May 2019 - From The Beginning
Written by by EqSol for Blenheim EquiSports
Tuesday, 30 April 2019 03:00


Family footsteps led three top hunter/jumper professionals into the horse world.

by EqSol for Blenheim EquiSports

In this annual celebration of beginning riding programs, we were curious about how some of today’s top riders found their way to the sport. Hunter/jumper riders and trainers, Lindsay Archer, Joie Gatlin and Olympian Lucy Davis, were lucky to have family members and friends immersed in some aspect of the horse world that triggered their interest and fueled their passion. They all rode in lesson programs before journeying to the show ring. The importance of high-quality and affordable entry level programs is key!

As can be seen by the photos provided by Blenheim EquiSports, all of these professionals have honed their competition skills and amassed current resume highlights at their events in San Juan Capistrano and Del Mar over the past two decades. We hope you enjoy their answers and insights!

Lindsay Archer and Jarpur competing in the 2019 FEI CSI 3-star. Photo: McCool Photography

What triggered your interest in riding horses?

Lindsay:  My parents imported, bred and sold Arabian halter horses from the late 70s until the mid-80s.  I grew up on the farm where they had the horse business and in the early 2000s my husband, Matt, and I converted that farm into Shady Lane Farm.  During my parents’ time in the Arabian horse business, they were close friends with Bill and Twinkie Nissen.  Twinkie rode an Arabian jumper that my mom owned and Bill was their vet from time to time. Bill was the one who got me started riding hunter/jumpers, but horses were definitely a family thing.

Lucy: I’ve been riding horses since I could walk. My grandfather was a jockey so I grew up around the track. My mom started taking me to a local place in the Los Angeles area called Sullivan Canyon for lessons.

Joie: I grew up with horses in my family. My dad rode saddle broncs and bareback broncs, then worked in the movie industry starting out as a stuntman and then moving Into second unit directing and stunt coordinating. My mom was Miss Rodeo America, barrel raced and showed western. So as a kid I rode all the time (bareback) and just had fun.

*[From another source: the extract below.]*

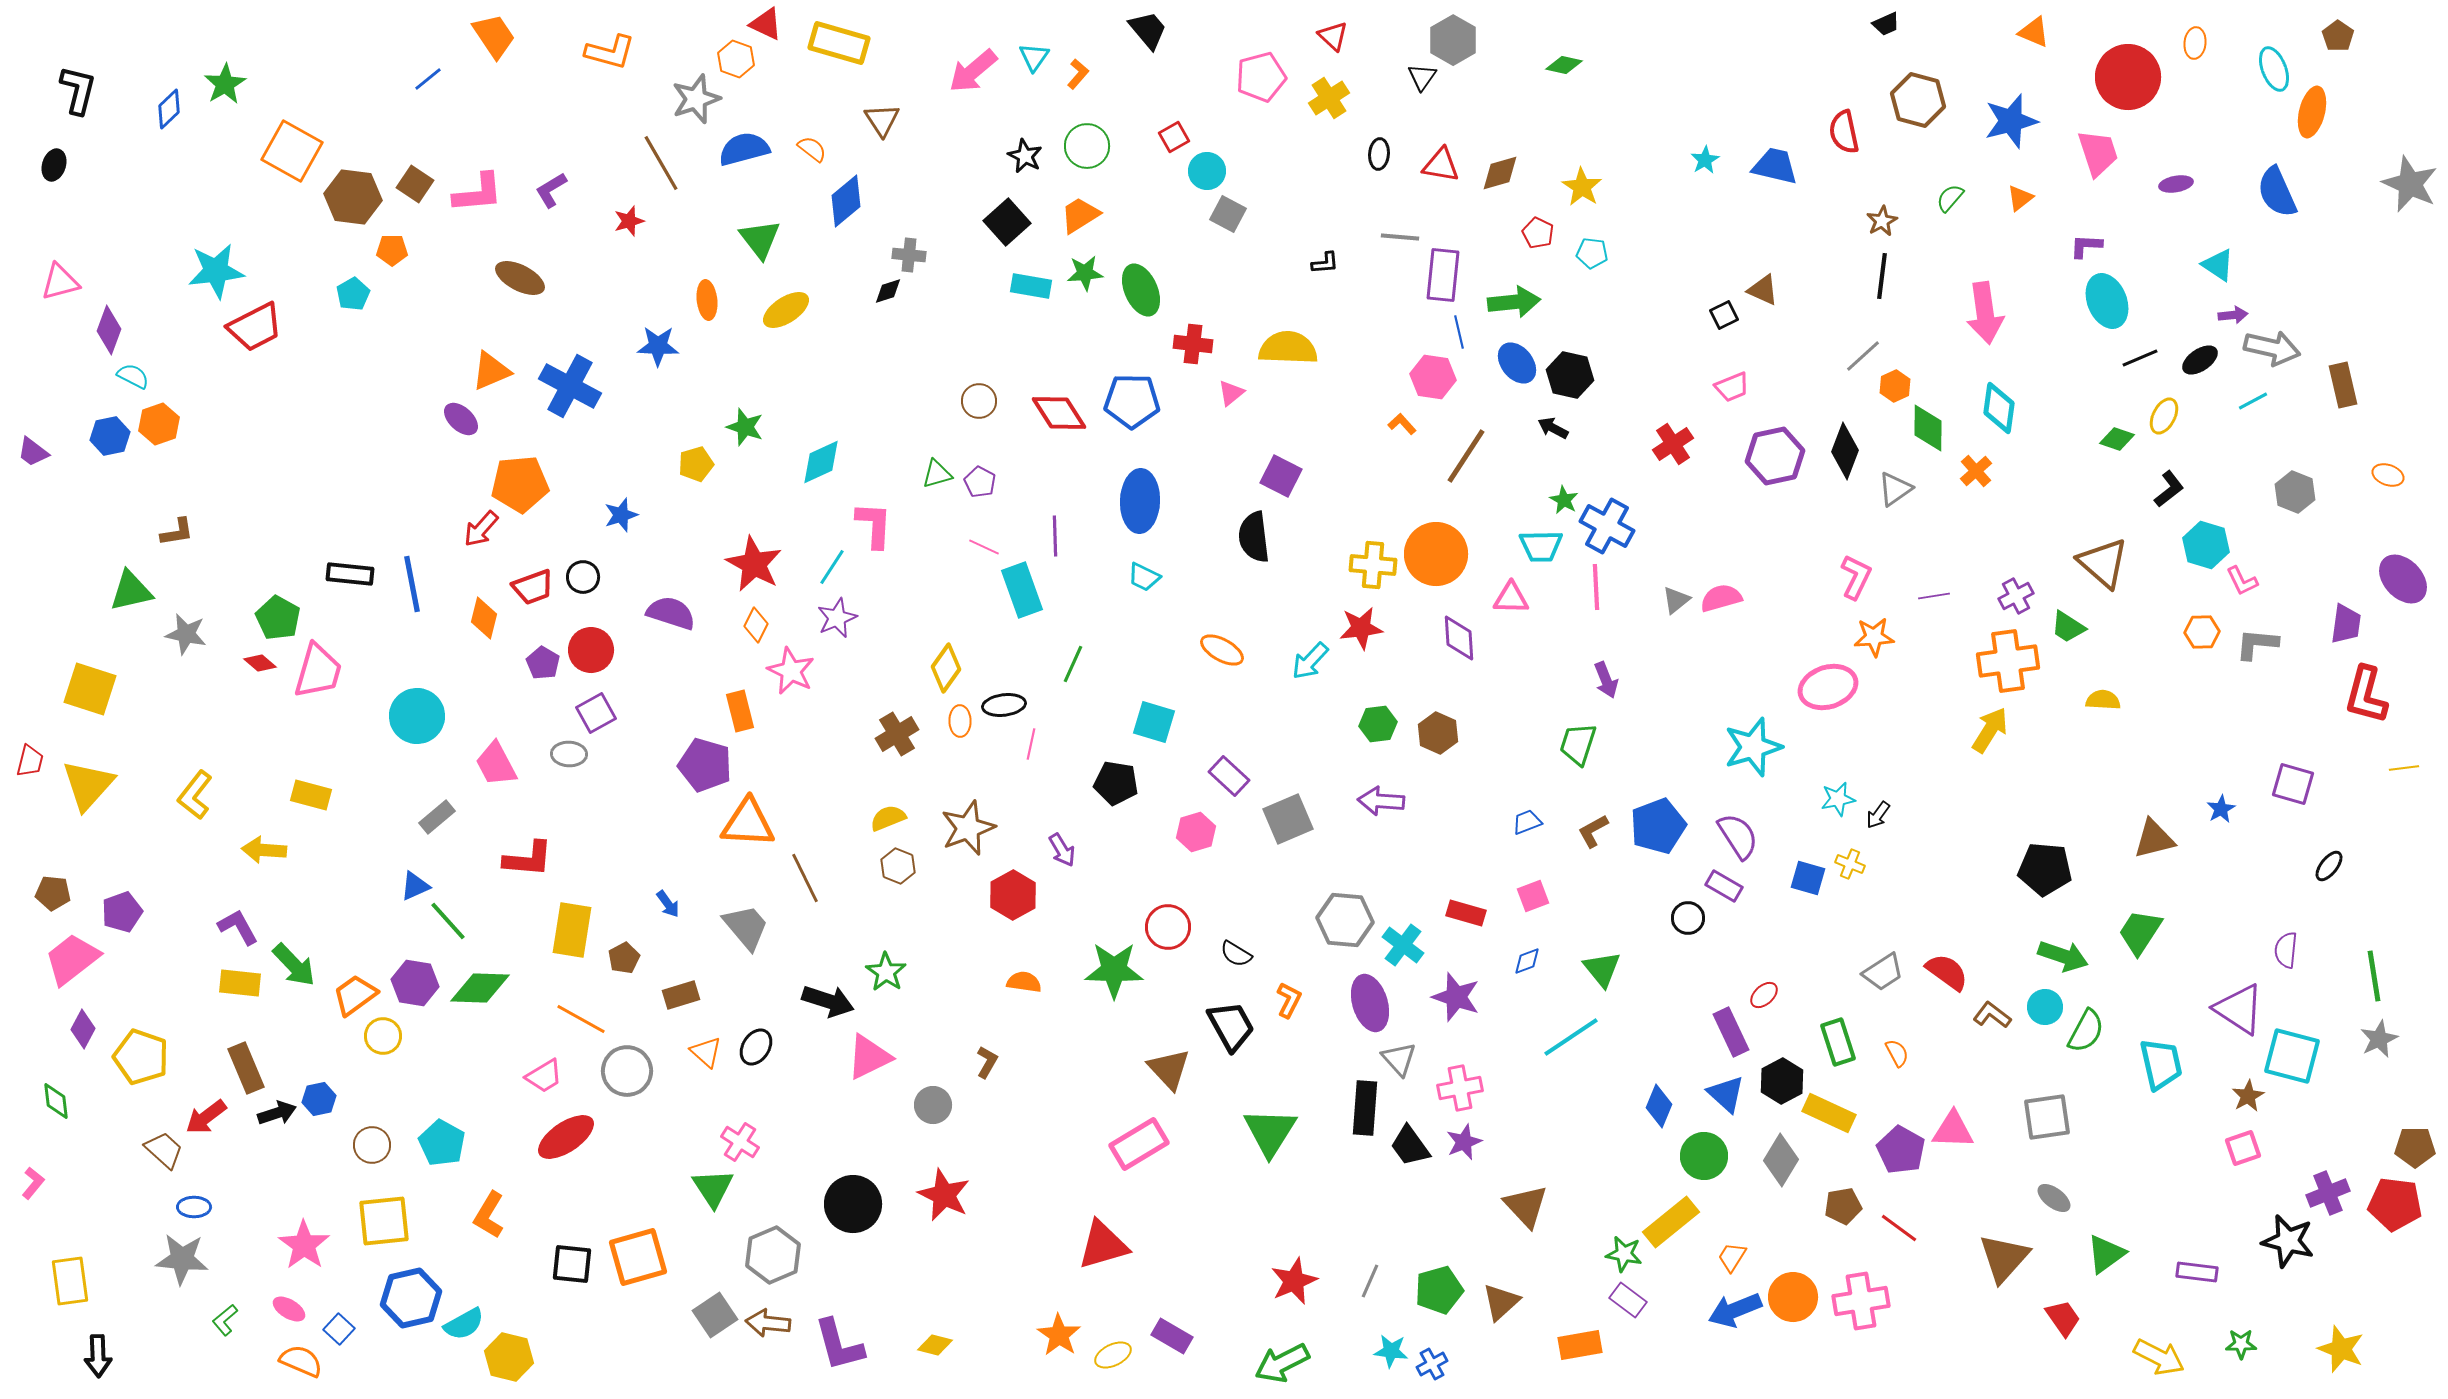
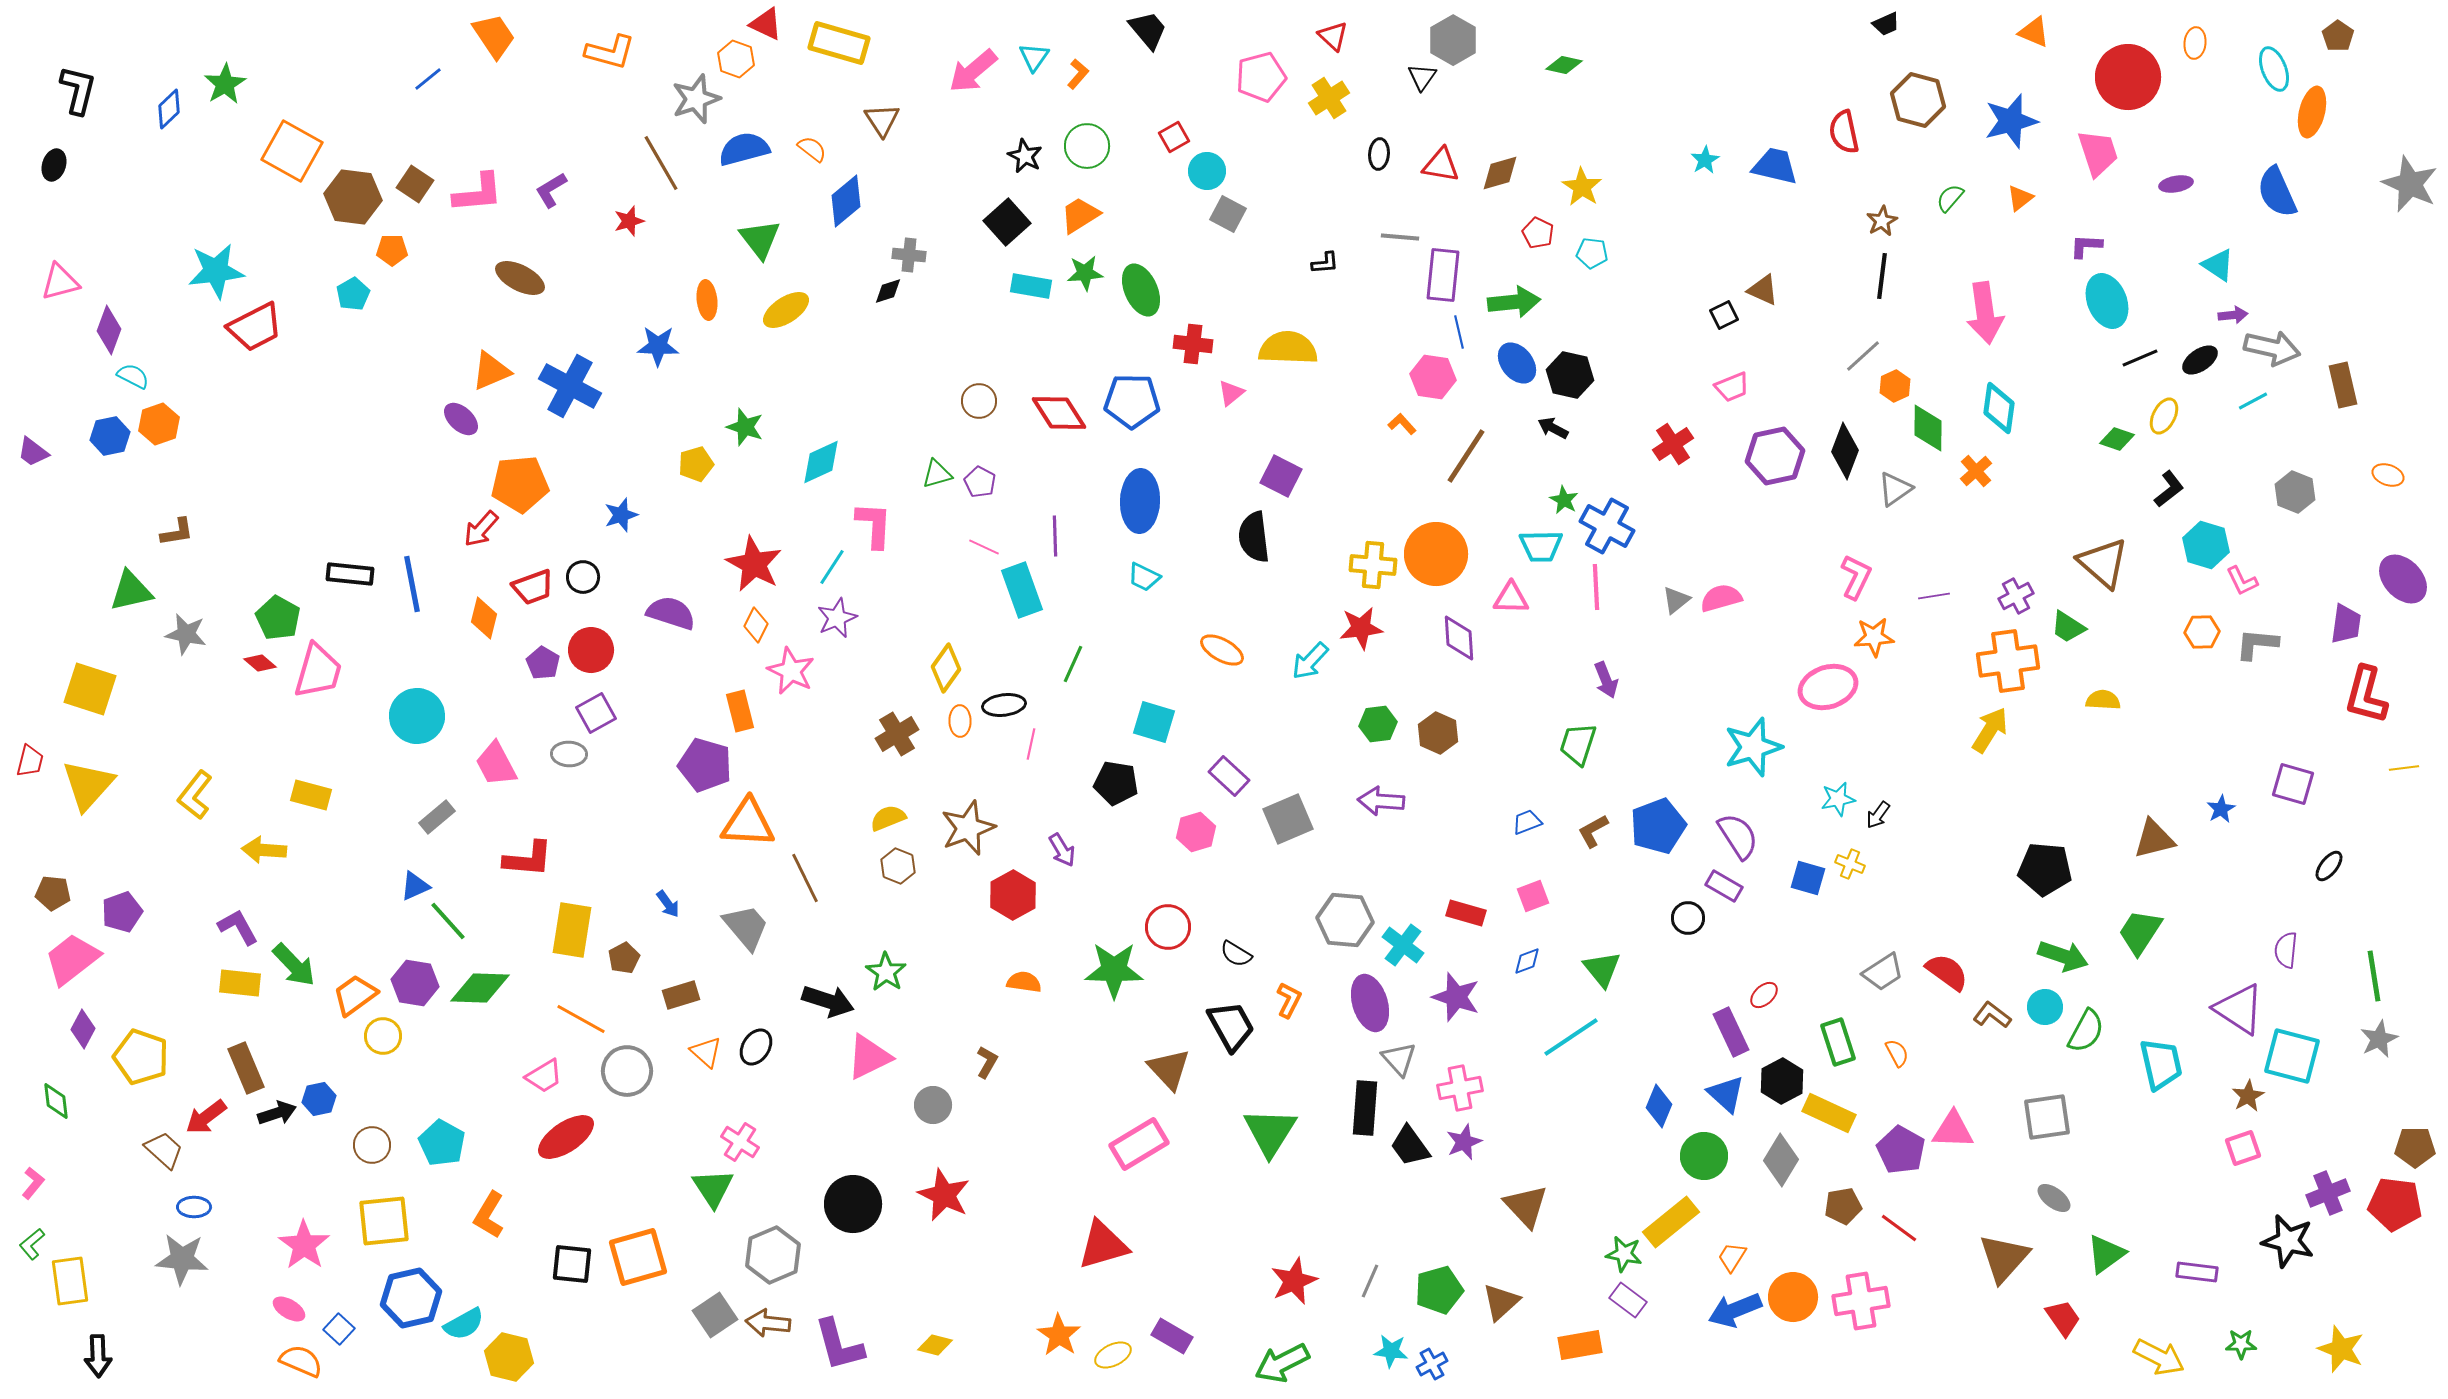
green L-shape at (225, 1320): moved 193 px left, 76 px up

Joie Gatlin and Rammstein compete in the 2017 Markel Insurance Grand Prix Series. Photo: McCool Photography

Where did you start riding?

Lindsay: Thanks to Dr. Nissen, I started riding at Starlight Stables in the East Bay Area’s Danville with Nancy Patton and Diane Yeager.  I have so many fond memories of trailering into their barn and meeting them at the shows.  It was an amazing group of kids. From there, “Doc” guided me to Karen Healey Stables, where I rode from when I was 13 until my early amateur years.  I’m so grateful for what I learned in both programs!!

Lucy: I started taking lessons with a woman named ChaCha at Sullivan Canyon, which had a public arena. After ChaCha, I started riding with Cathy Megla.

Joie: I was on a horse at the age of 2, by myself. As a kid, I rode in the hills, roping arenas and on movie locations. I didn’t start to ride english and have lessons until I was 10.

What do you remember most fondly about your first lessons?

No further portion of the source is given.